Not really sure how much else I can do about that. I stopped seeing the previous counsellor because I didn't feel she understood son's disability or the demands of providing such constant care and the cost was crippling me as well (if I felt she'd really got it I'd have tried to find a way through but it didn't feel like it was worth spending the money). I have got my name on a waiting list for local counselling through a charity which is cheaper but obviously there is a long waiting list and with son out of college through July and August it will be September before I can see anyone so still a way to go. Although saying that hopefully this is the last time I'll have to see anyone from SS until November so perhaps it won't be an issue again until then anyway. Waffle waffle.

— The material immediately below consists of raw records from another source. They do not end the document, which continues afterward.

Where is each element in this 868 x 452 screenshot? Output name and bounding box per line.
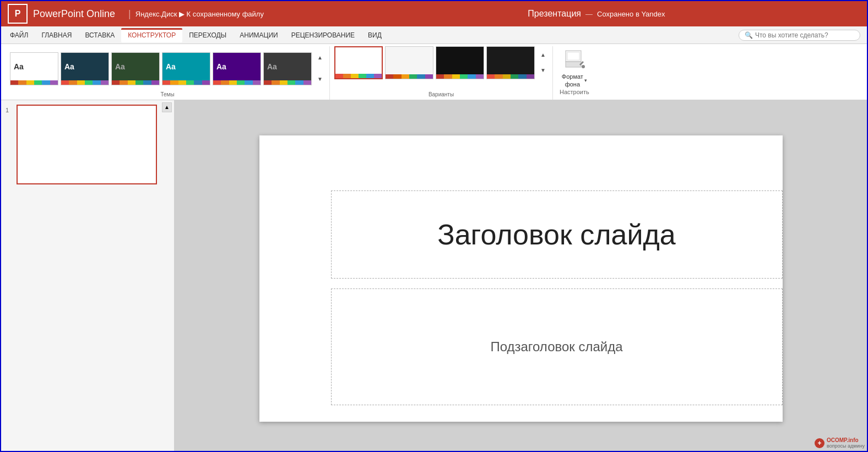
watermark-site: OCOMP.info: [827, 437, 865, 443]
slide-item-1: 1: [6, 105, 170, 184]
theme-purple-colors: [213, 80, 261, 85]
variants-dropdown[interactable]: ▲ ▼: [538, 46, 548, 79]
theme-dark-teal-preview: Aa: [61, 53, 109, 80]
variant-3-colors: [436, 74, 484, 79]
format-bg-label-row: Форматфона ▾: [562, 73, 587, 89]
variants-label: Варианты: [428, 91, 454, 100]
themes-label: Темы: [160, 91, 174, 100]
svg-rect-1: [566, 62, 581, 67]
slide-title-box[interactable]: Заголовок слайда: [331, 190, 783, 279]
svg-point-3: [582, 65, 585, 68]
variant-4-colors: [487, 74, 534, 79]
variant-2-colors: [386, 74, 433, 79]
theme-cyan[interactable]: Aa: [162, 52, 210, 85]
watermark-subtext: вопросы админу: [827, 443, 865, 449]
watermark: + OCOMP.info вопросы админу: [815, 437, 865, 449]
format-bg-arrow: ▾: [584, 78, 587, 83]
watermark-text: OCOMP.info вопросы админу: [827, 437, 865, 449]
theme-dark-teal-colors: [61, 80, 109, 85]
breadcrumb[interactable]: Яндекс.Диск ▶ К сохраненному файлу: [135, 10, 443, 18]
theme-office[interactable]: Aa: [10, 52, 58, 85]
search-box[interactable]: 🔍: [739, 30, 860, 41]
slide-title-text: Заголовок слайда: [437, 218, 676, 251]
variants-row: ▲ ▼: [334, 46, 548, 79]
watermark-logo: +: [815, 438, 824, 448]
menu-file[interactable]: ФАЙЛ: [3, 28, 35, 42]
menu-review[interactable]: РЕЦЕНЗИРОВАНИЕ: [285, 28, 361, 42]
slide-subtitle-box[interactable]: Подзаголовок слайда: [331, 288, 783, 405]
slide-subtitle-text: Подзаголовок слайда: [490, 339, 622, 355]
theme-dark-teal[interactable]: Aa: [61, 52, 109, 85]
variants-section: ▲ ▼ Варианты: [330, 46, 553, 100]
theme-dark-gray[interactable]: Aa: [263, 52, 312, 85]
slide-thumb[interactable]: [17, 105, 157, 184]
menu-home[interactable]: ГЛАВНАЯ: [35, 28, 78, 42]
main-area: ▲ 1 Заголовок слайда Подзаголовок слайда: [1, 100, 867, 452]
format-bg-label: Форматфона: [562, 73, 583, 89]
slide-number: 1: [6, 107, 13, 113]
presentation-title: Презентация: [528, 9, 581, 19]
theme-office-colors: [10, 80, 58, 85]
variant-3[interactable]: [436, 46, 484, 79]
menu-design[interactable]: КОНСТРУКТОР: [121, 28, 182, 42]
variant-1[interactable]: [334, 46, 383, 79]
theme-cyan-colors: [162, 80, 210, 85]
app-name: PowerPoint Online: [33, 8, 115, 20]
title-dash: —: [585, 10, 593, 18]
menu-animations[interactable]: АНИМАЦИИ: [233, 28, 284, 42]
svg-rect-2: [567, 52, 579, 60]
ribbon: Aa Aa Aa: [1, 44, 867, 100]
ppt-logo: P: [8, 4, 28, 24]
themes-section: Aa Aa Aa: [6, 46, 330, 100]
canvas-area: Заголовок слайда Подзаголовок слайда: [175, 100, 867, 452]
themes-dropdown[interactable]: ▲ ▼: [315, 46, 325, 91]
nastroit-label: Настроить: [560, 89, 589, 97]
variant-2-preview: [386, 47, 433, 74]
format-bg-icon: [563, 48, 585, 70]
theme-purple-preview: Aa: [213, 53, 261, 80]
theme-dark-green-colors: [112, 80, 159, 85]
menu-insert[interactable]: ВСТАВКА: [78, 28, 121, 42]
title-bar: P PowerPoint Online | Яндекс.Диск ▶ К со…: [1, 1, 867, 26]
slide-panel: ▲ 1: [1, 100, 175, 452]
theme-dark-green-preview: Aa: [112, 53, 159, 80]
themes-row: Aa Aa Aa: [10, 46, 325, 91]
variant-4[interactable]: [486, 46, 535, 79]
format-bg-section[interactable]: Форматфона ▾ Настроить: [553, 46, 596, 100]
theme-purple[interactable]: Aa: [213, 52, 261, 85]
menu-bar: ФАЙЛ ГЛАВНАЯ ВСТАВКА КОНСТРУКТОР ПЕРЕХОД…: [1, 26, 867, 44]
variant-3-preview: [436, 47, 484, 74]
slide-nav-up[interactable]: ▲: [162, 102, 172, 112]
variant-4-preview: [487, 47, 534, 74]
menu-transitions[interactable]: ПЕРЕХОДЫ: [182, 28, 233, 42]
title-separator: |: [128, 8, 131, 20]
theme-cyan-preview: Aa: [162, 53, 210, 80]
variant-2[interactable]: [385, 46, 433, 79]
variant-1-colors: [335, 74, 382, 78]
menu-view[interactable]: ВИД: [361, 28, 388, 42]
search-input[interactable]: [755, 31, 854, 39]
theme-dark-gray-preview: Aa: [264, 53, 311, 80]
slide-canvas[interactable]: Заголовок слайда Подзаголовок слайда: [259, 135, 783, 422]
variant-1-preview: [335, 47, 382, 74]
save-status: Сохранено в Yandex: [597, 10, 665, 18]
theme-dark-green[interactable]: Aa: [111, 52, 160, 85]
theme-dark-gray-colors: [264, 80, 311, 85]
search-icon: 🔍: [745, 31, 753, 39]
theme-office-preview: Aa: [10, 53, 58, 80]
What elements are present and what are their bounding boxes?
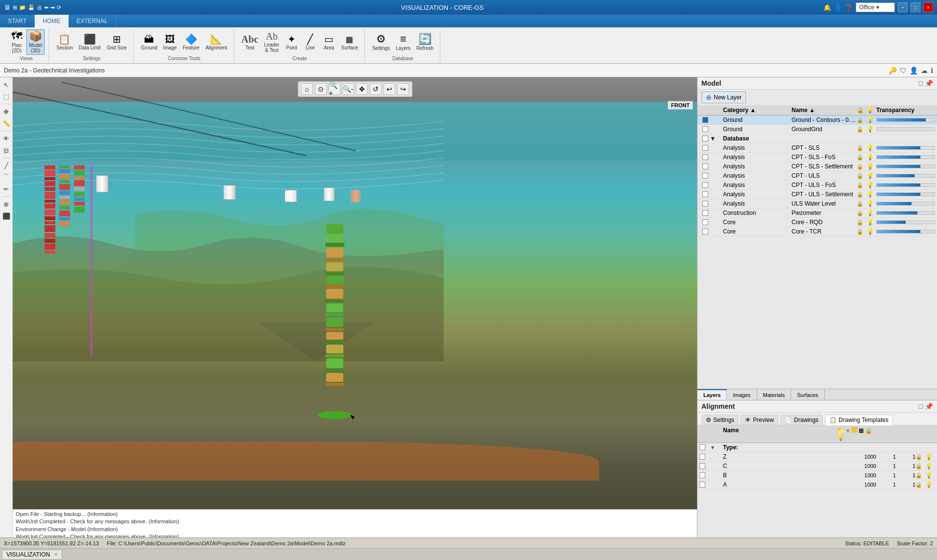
align-tab-settings[interactable]: ⚙ Settings — [701, 415, 739, 425]
tab-images[interactable]: Images — [727, 389, 757, 400]
layer-check-2[interactable] — [699, 126, 711, 132]
tab-external[interactable]: EXTERNAL — [69, 15, 116, 27]
viewport[interactable]: ⌂ ⊙ 🔍+ 🔍- ✥ ↺ ↩ ↪ FRONT Open File - Star… — [13, 77, 697, 537]
surface-button[interactable]: ◼ Surface — [338, 33, 360, 52]
redo-btn[interactable]: ↪ — [397, 83, 409, 95]
model-panel-pin[interactable]: 📌 — [925, 79, 933, 87]
maximize-button[interactable]: □ — [911, 2, 920, 12]
align-eye-z[interactable]: 💡 — [925, 453, 935, 460]
tab-close-btn[interactable]: ✕ — [54, 552, 58, 557]
layer-check-12[interactable] — [699, 229, 711, 234]
alignment-panel-restore[interactable]: □ — [919, 402, 923, 410]
layer-lock-8[interactable]: 🔒 — [857, 191, 866, 198]
align-lock-a[interactable]: 🔒 — [915, 481, 925, 488]
layer-lock-5[interactable]: 🔒 — [857, 163, 866, 170]
rotate-btn[interactable]: ↺ — [370, 83, 382, 95]
align-check-c[interactable] — [699, 463, 711, 469]
close-button[interactable]: × — [923, 2, 933, 12]
layer-eye-6[interactable]: 💡 — [866, 172, 876, 179]
layer-eye-9[interactable]: 💡 — [866, 200, 876, 207]
align-tab-drawing-templates[interactable]: 📋 Drawing Templates — [825, 415, 893, 425]
feature-button[interactable]: 🔷 Feature — [180, 33, 202, 52]
shield-icon[interactable]: 🛡 — [900, 67, 907, 74]
leader-text-button[interactable]: Ab Leader& Text — [262, 30, 282, 54]
layer-eye-5[interactable]: 💡 — [866, 163, 876, 170]
align-check-b[interactable] — [699, 472, 711, 478]
measure-tool[interactable]: 📏 — [1, 118, 12, 129]
tab-visualization[interactable]: VISUALIZATION ✕ — [2, 550, 62, 560]
layer-trans-11[interactable] — [876, 220, 935, 224]
layer-lock-1[interactable]: 🔒 — [857, 117, 866, 123]
layer-lock-3[interactable]: 🔒 — [857, 145, 866, 151]
header-name[interactable]: Name ▲ — [792, 107, 857, 114]
area-button[interactable]: ▭ Area — [320, 33, 337, 52]
layer-collapse-db[interactable]: ▾ — [711, 135, 723, 142]
layer-check-11[interactable] — [699, 219, 711, 225]
layer-lock-9[interactable]: 🔒 — [857, 201, 866, 207]
layer-check-3[interactable] — [699, 145, 711, 151]
refresh-button[interactable]: 🔄 Refresh — [414, 32, 436, 52]
layer-trans-8[interactable] — [876, 192, 935, 196]
minimize-button[interactable]: − — [898, 2, 908, 12]
layer-lock-10[interactable]: 🔒 — [857, 210, 866, 216]
section-button[interactable]: 📋 Section — [54, 33, 75, 52]
data-limit-button[interactable]: ⬛ Data Limit — [76, 33, 103, 52]
plan-2d-button[interactable]: 🗺 Plan(2D) — [8, 29, 25, 55]
move-btn[interactable]: ✥ — [356, 83, 368, 95]
layer-lock-2[interactable]: 🔒 — [857, 126, 866, 133]
layer-lock-11[interactable]: 🔒 — [857, 219, 866, 226]
layer-eye-7[interactable]: 💡 — [866, 182, 876, 188]
tab-start[interactable]: START — [0, 15, 35, 27]
zoom-out-btn[interactable]: 🔍- — [342, 83, 354, 95]
new-layer-button[interactable]: ⊕ New Layer — [701, 92, 746, 103]
layer-eye-8[interactable]: 💡 — [866, 191, 876, 198]
point-button[interactable]: ✦ Point — [283, 33, 300, 52]
layer-lock-4[interactable]: 🔒 — [857, 154, 866, 161]
user-icon[interactable]: 👤 — [910, 67, 918, 74]
header-category[interactable]: Category ▲ — [723, 107, 792, 114]
layer-check-9[interactable] — [699, 201, 711, 207]
layer-check-db[interactable] — [699, 136, 711, 141]
layer-trans-5[interactable] — [876, 164, 935, 168]
zoom-extents-btn[interactable]: ⊙ — [315, 83, 327, 95]
align-eye-a[interactable]: 💡 — [925, 481, 935, 488]
layer-eye-10[interactable]: 💡 — [866, 210, 876, 216]
line-tool[interactable]: ╱ — [1, 160, 12, 171]
alignment-panel-pin[interactable]: 📌 — [925, 402, 933, 410]
layer-trans-6[interactable] — [876, 174, 935, 178]
undo-btn[interactable]: ↩ — [384, 83, 395, 95]
ground-button[interactable]: 🏔 Ground — [139, 33, 160, 52]
tab-home[interactable]: HOME — [35, 15, 69, 27]
align-group-expand[interactable]: ▾ — [711, 444, 723, 451]
model-3d-button[interactable]: 📦 Model(3D) — [26, 29, 45, 55]
align-lock-c[interactable]: 🔒 — [915, 463, 925, 469]
layers-button[interactable]: ≡ Layers — [393, 32, 413, 52]
layer-trans-12[interactable] — [876, 230, 935, 233]
alignment-button[interactable]: 📐 Alignment — [203, 33, 229, 52]
align-lock-b[interactable]: 🔒 — [915, 472, 925, 479]
home-view-btn[interactable]: ⌂ — [301, 83, 313, 95]
align-eye-b[interactable]: 💡 — [925, 472, 935, 479]
layer-trans-3[interactable] — [876, 146, 935, 150]
layer-trans-9[interactable] — [876, 202, 935, 206]
tab-layers[interactable]: Layers — [697, 389, 727, 400]
layer-eye-11[interactable]: 💡 — [866, 219, 876, 226]
filter-tool[interactable]: ⊟ — [1, 145, 12, 156]
align-check-z[interactable] — [699, 454, 711, 460]
zoom-in-btn[interactable]: 🔍+ — [329, 83, 340, 95]
edit-tool[interactable]: ✏ — [1, 184, 12, 194]
align-lock-z[interactable]: 🔒 — [915, 453, 925, 460]
text-button[interactable]: Abc Text — [239, 33, 261, 52]
align-tab-preview[interactable]: 👁 Preview — [741, 415, 778, 425]
settings-button[interactable]: ⚙ Settings — [370, 32, 392, 52]
layer-eye-3[interactable]: 💡 — [866, 144, 876, 151]
view-tool[interactable]: 👁 — [1, 133, 12, 144]
layer-trans-1[interactable] — [876, 118, 935, 122]
layer-check-6[interactable] — [699, 173, 711, 179]
layer-eye-4[interactable]: 💡 — [866, 154, 876, 161]
layer-trans-7[interactable] — [876, 183, 935, 187]
curve-tool[interactable]: ⌒ — [1, 172, 12, 183]
layer-check-8[interactable] — [699, 191, 711, 197]
box-tool[interactable]: ⬛ — [1, 210, 12, 221]
align-eye-c[interactable]: 💡 — [925, 463, 935, 469]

I find it hard to be friendly and welcoming to them and I'm trying not to force it. I've been polite but I feel that the social worker hasn't been completely open with me about the situation. It has transpired the bulk of the weekly payment is to pay for a carer. I had already explained, more than once, that care really needs to be provided at home but this is not what they do; the government has decided that children must be cared for away from their families, even if that makes them ill. So we can't access what they've agreed funding for. They have agreed to pay for some activities for him over the summer, which is a help, but it isn't a fortune and they will only pay the activity cost itself - there's no help with fuel, parking, or equipment hire, for example, which I will struggle to pay for so that will restrict the activities we do, as will the fact he gets tired easily so activities tend to need to be quieter (which they won't be so much over the summer as everyone's out and everywhere gets busy). So I'm back in my usual situation of (a) feeling like no-one gets it, no-one has listened and no-one has been clear with me about what they're doing and (b) feeling very frustrated that there's a pot of money sitting there that would really help son with at home activities and at home carers but we can't access it.
I don't think there's anything practically I can do about this now; my focus is on the adult services assessment and switch over which is the next thing and I think it best to focus on that rather than worrying about this. I'm not meaning to sound ungrateful either; I am grateful for the help but frustrated that there's more money available, but not for anything that would actually help us. So I am again feeling that I just can't work within this system without it making me sick, which I want to avoid.
And that's probably it! It felt like a lot more than that when I started writing lol, but the stress is going just because it's done now and I'm not thinking about it.